» **Work order**
Copy out the entries that follow exactly, leaving every picture behind.

[Dataset excerpts]

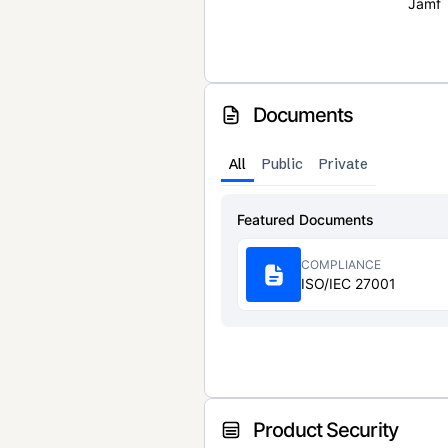
Jamf
Documents
All
Public
Private
Featured Documents
COMPLIANCE
ISO/IEC 27001
Product Security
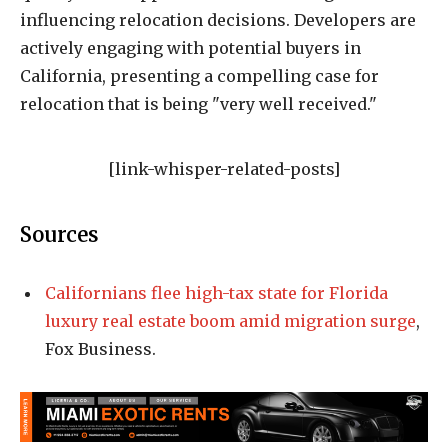
influencing relocation decisions. Developers are
actively engaging with potential buyers in
California, presenting a compelling case for
relocation that is being "very well received."
[link-whisper-related-posts]
Sources
Californians flee high-tax state for Florida
luxury real estate boom amid migration surge
,
Fox Business.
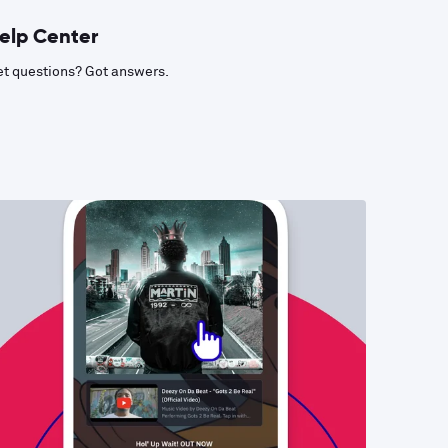
elp Center
t questions? Got answers.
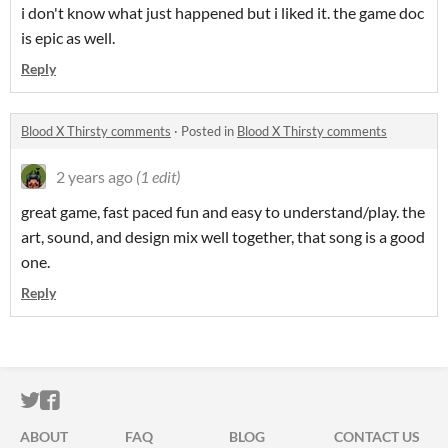
i don't know what just happened but i liked it. the game doc
is epic as well.
Reply
Blood X Thirsty comments
·
Posted in
Blood X Thirsty comments
2 years ago
(1 edit)
great game, fast paced fun and easy to understand/play. the
art, sound, and design mix well together, that song is a good
one.
Reply
ITCH.IO ON TWITTER
ITCH.IO ON FACEBOOK
ABOUT
FAQ
BLOG
CONTACT US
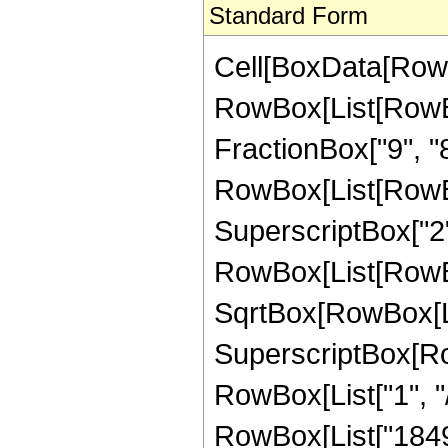
Standard Form
Cell[BoxData[RowB
RowBox[List[RowBox
FractionBox["9", "8"],
RowBox[List[RowBo
SuperscriptBox["2",
RowBox[List[RowBox[
SqrtBox[RowBox[List
SuperscriptBox[RowB
RowBox[List["1", "/"
RowBox[List["18490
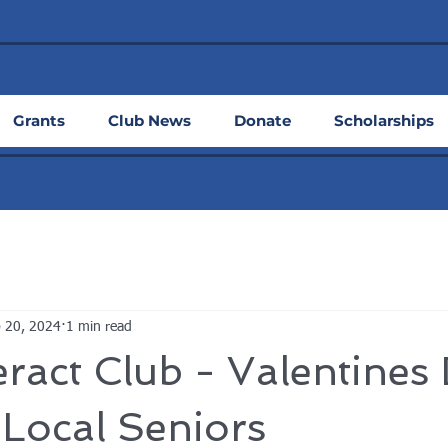
Grants
Club News
Donate
Scholarships
 20, 2024
1 min read
ract Club - Valentines
Local Seniors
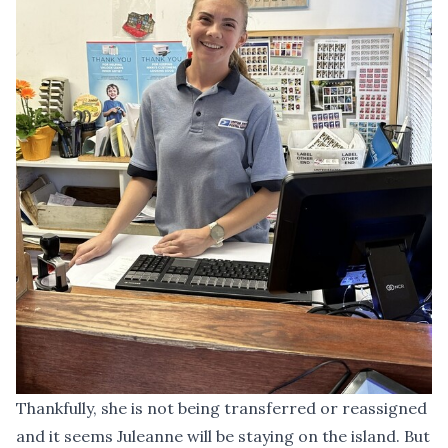
Thankfully, she is not being transferred or reassigned
and it seems Juleanne will be staying on the island. But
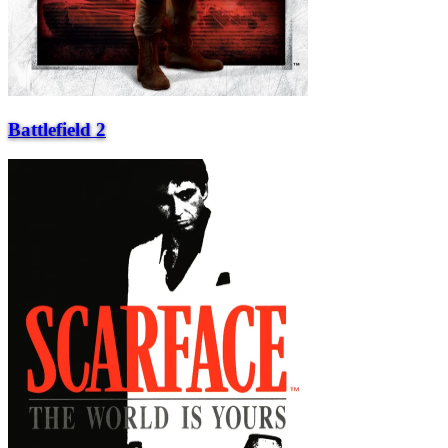
Battlefield 2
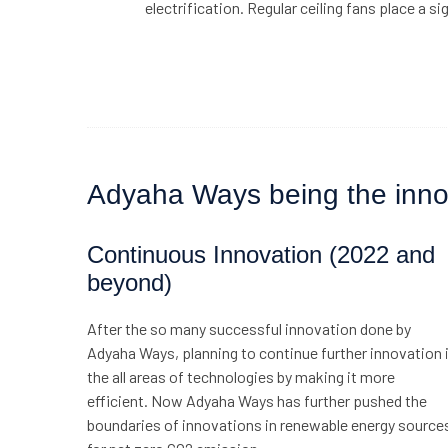
electrification. Regular ceiling fans place a sig
Adyaha Ways being the innova
Continuous Innovation (2022 and
beyond)
After the so many successful innovation done by
Adyaha Ways, planning to continue further innovation 
the all areas of technologies by making it more
efficient. Now Adyaha Ways has further pushed the
boundaries of innovations in renewable energy source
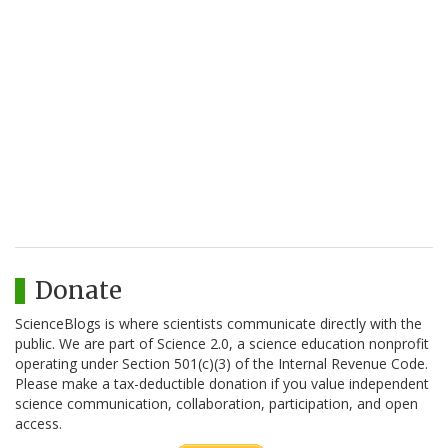
Donate
ScienceBlogs is where scientists communicate directly with the
public. We are part of Science 2.0, a science education nonprofit
operating under Section 501(c)(3) of the Internal Revenue Code.
Please make a tax-deductible donation if you value independent
science communication, collaboration, participation, and open
access.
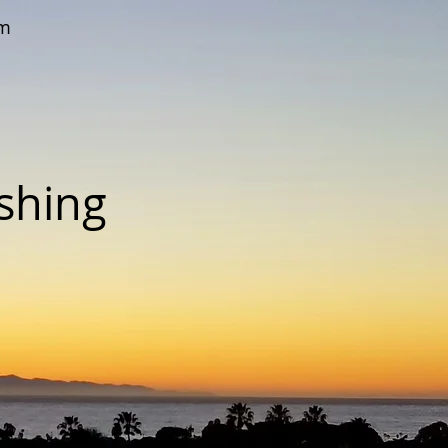
om
ishing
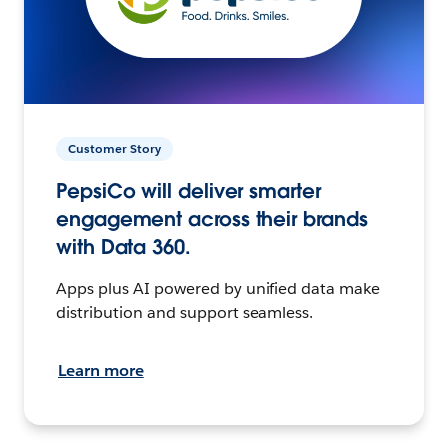
Customer Story
PepsiCo will deliver smarter
engagement across their brands
with Data 360.
Apps plus AI powered by unified data make
distribution and support seamless.
Learn more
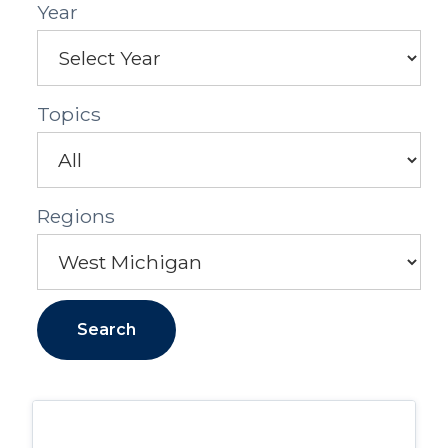
Year
Topics
Regions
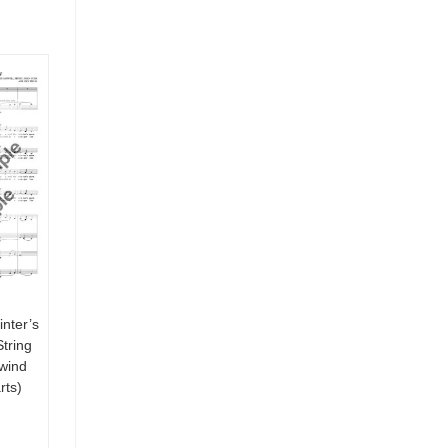
nter’s
tring
 wind
rts)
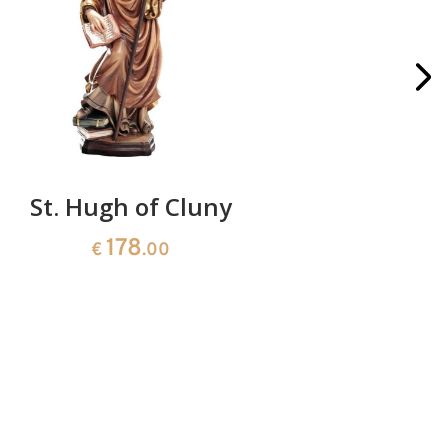
St. Hugh of Cluny
St. 
Th
178
€
.00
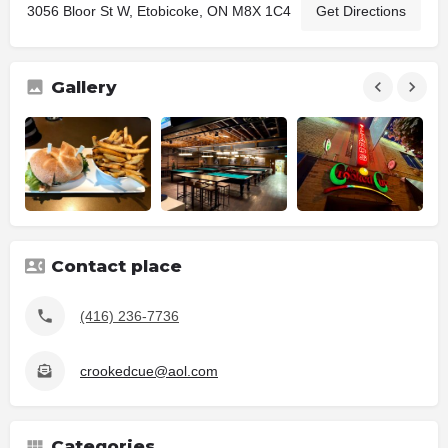
3056 Bloor St W, Etobicoke, ON M8X 1C4
Get Directions
Gallery
Contact place
(416) 236-7736
crookedcue@aol.com
Categories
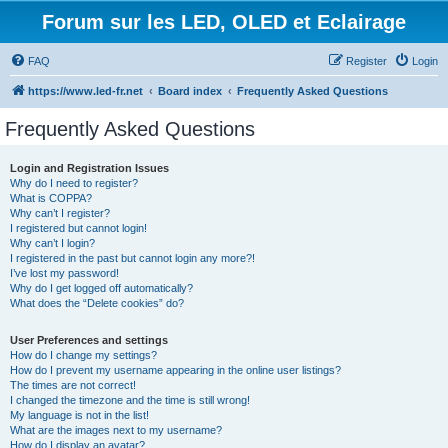
Forum sur les LED, OLED et Eclairage
FAQ
Register
Login
https://www.led-fr.net
Board index
Frequently Asked Questions
Frequently Asked Questions
Login and Registration Issues
Why do I need to register?
What is COPPA?
Why can’t I register?
I registered but cannot login!
Why can’t I login?
I registered in the past but cannot login any more?!
I’ve lost my password!
Why do I get logged off automatically?
What does the “Delete cookies” do?
User Preferences and settings
How do I change my settings?
How do I prevent my username appearing in the online user listings?
The times are not correct!
I changed the timezone and the time is still wrong!
My language is not in the list!
What are the images next to my username?
How do I display an avatar?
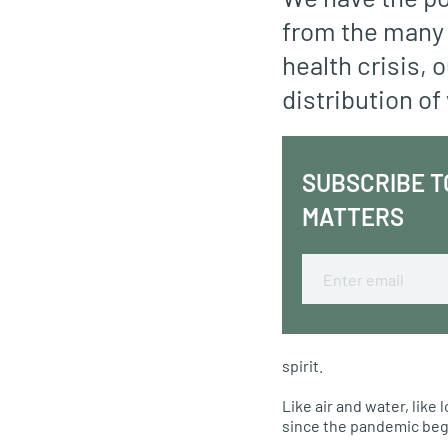
from the many 
health crisis, 
distribution of
SUBSCRIBE T
MATTERS
Email
spirit.
Like air and water, lik
since the pandemic beg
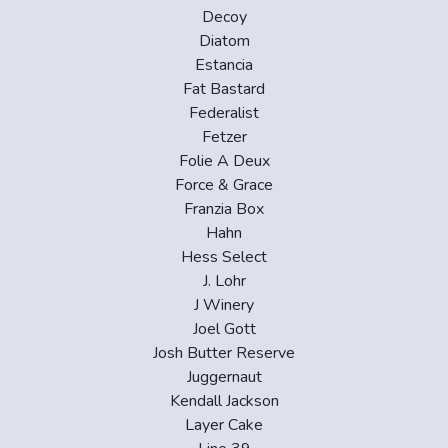
Decoy
Diatom
Estancia
Fat Bastard
Federalist
Fetzer
Folie A Deux
Force & Grace
Franzia Box
Hahn
Hess Select
J. Lohr
J Winery
Joel Gott
Josh Butter Reserve
Juggernaut
Kendall Jackson
Layer Cake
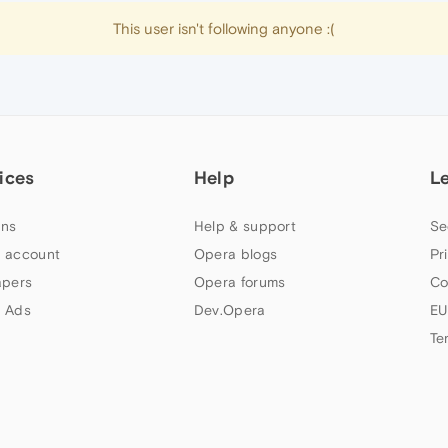
This user isn't following anyone :(
ices
Help
L
ns
Help & support
Se
 account
Opera blogs
Pr
apers
Opera forums
Co
 Ads
Dev.Opera
EU
Te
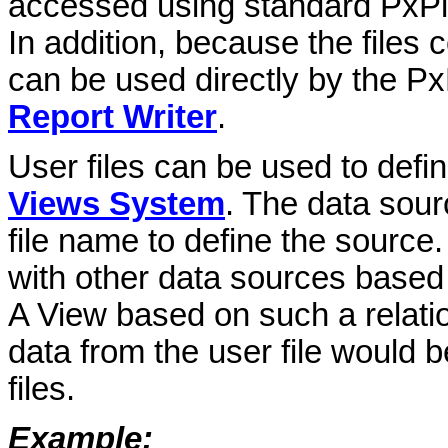
accessed using standard PxPlus
In addition, because the files
can be used directly by the P
Report Writer
.
User files can be used to defi
Views System
. The data sour
file name to define the source
with other data sources based o
A View based on such a relati
data from the user file would b
files.
Example:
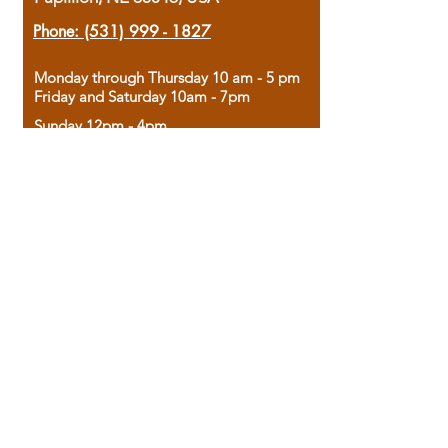
Phone:
(531) 999 - 1827
Monday through Thursday 10 am - 5 pm
Friday and Saturday 10am - 7pm
Sunday 12pm - 4pm
Housed in the historic A.W. Clark Bank
building, our bookstore combines the
charm of yesterday with the joy of
discovery.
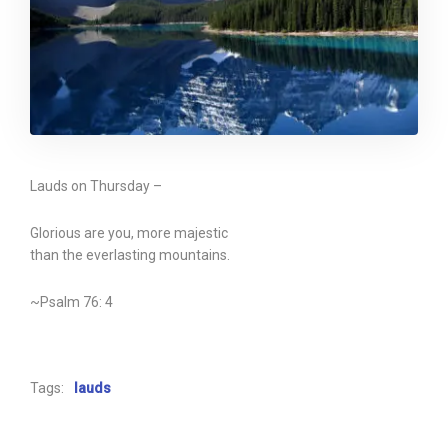
Lauds on Thursday –
Glorious are you, more majestic
than the everlasting mountains.
~Psalm 76: 4
Tags:
lauds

» **Task result**
Jamf
Documents
All
Public
Private
Featured Documents
COMPLIANCE
ISO/IEC 27001
Product Security
influencing relocation decisions. Developers are
actively engaging with potential buyers in
California, presenting a compelling case for
relocation that is being "very well received."
[link-whisper-related-posts]
Sources
Californians flee high-tax state for Florida
luxury real estate boom amid migration surge
,
Fox Business.
elp Center
t questions? Got answers.
i don't know what just happened but i liked it. the game doc
is epic as well.
Reply
Blood X Thirsty comments
·
Posted in
Blood X Thirsty comments
2 years ago
(1 edit)
great game, fast paced fun and easy to understand/play. the
art, sound, and design mix well together, that song is a good
one.
Reply
ITCH.IO ON TWITTER
ITCH.IO ON FACEBOOK
ABOUT
FAQ
BLOG
CONTACT US
Standard Form
Cell[BoxData[RowB
RowBox[List[RowBox
FractionBox["9", "8"],
RowBox[List[RowBo
SuperscriptBox["2",
RowBox[List[RowBox[
SqrtBox[RowBox[List
SuperscriptBox[RowB
RowBox[List["1", "/"
RowBox[List["18490
Grants
Club News
Donate
Scholarships
 20, 2024
1 min read
ract Club - Valentines
Local Seniors
Thankfully, she is not being transferred or reassigned
and it seems Juleanne will be staying on the island. But
Battlefield 2
electrification. Regular ceiling fans place a sig
Adyaha Ways being the innova
Continuous Innovation (2022 and
beyond)
After the so many successful innovation done by
Adyaha Ways, planning to continue further innovation 
the all areas of technologies by making it more
efficient. Now Adyaha Ways has further pushed the
boundaries of innovations in renewable energy source
Donate
ScienceBlogs is where scientists communicate directly with the
public. We are part of Science 2.0, a science education nonprofit
operating under Section 501(c)(3) of the Internal Revenue Code.
Please make a tax-deductible donation if you value independent
science communication, collaboration, participation, and open
access.
om
ishing
Customer Story
PepsiCo will deliver smarter
engagement across their brands
with Data 360.
Apps plus AI powered by unified data make
distribution and support seamless.
Learn more
Year
Topics
Regions
nter’s
tring
 wind
rts)
St. Hugh of Cluny
St. 
Th
178
€
.00
3056 Bloor St W, Etobicoke, ON M8X 1C4
Get Directions
Gallery
Contact place
(416) 236-7736
crookedcue@aol.com
Categories
Forum sur les LED, OLED et Eclairage
FAQ
Register
Login
https://www.led-fr.net
Board index
Frequently Asked Questions
Frequently Asked Questions
Login and Registration Issues
Why do I need to register?
What is COPPA?
Why can’t I register?
I registered but cannot login!
Why can’t I login?
I registered in the past but cannot login any more?!
I’ve lost my password!
Why do I get logged off automatically?
What does the “Delete cookies” do?
User Preferences and settings
How do I change my settings?
How do I prevent my username appearing in the online user listings?
The times are not correct!
I changed the timezone and the time is still wrong!
My language is not in the list!
What are the images next to my username?
How do I display an avatar?
from the many 
health crisis, 
distribution of
SUBSCRIBE T
MATTERS
Email
spirit.
Like air and water, lik
since the pandemic beg
Decoy
Diatom
Estancia
Fat Bastard
Federalist
Fetzer
Folie A Deux
Force & Grace
Franzia Box
Hahn
Hess Select
J. Lohr
J Winery
Joel Gott
Josh Butter Reserve
Juggernaut
Kendall Jackson
Layer Cake
This user isn't following anyone :(
ices
Help
L
ns
Help & support
Se
 account
Opera blogs
Pr
apers
Opera forums
Co
 Ads
Dev.Opera
EU
Te
accessed using standard PxPlus
In addition, because the files
can be used directly by the P
Report Writer
.
User files can be used to defi
Views System
. The data sour
file name to define the source
with other data sources based o
A View based on such a relati
data from the user file would b
files.
Example:
Phone:
(531) 999 - 1827
Monday through Thursday 10 am - 5 pm
Friday and Saturday 10am - 7pm
Sunday 12pm - 4pm
Housed in the historic A.W. Clark Bank
building, our bookstore combines the
charm of yesterday with the joy of
discovery.
Lauds on Thursday –
Glorious are you, more majestic
than the everlasting mountains.
~Psalm 76: 4
Tags:
lauds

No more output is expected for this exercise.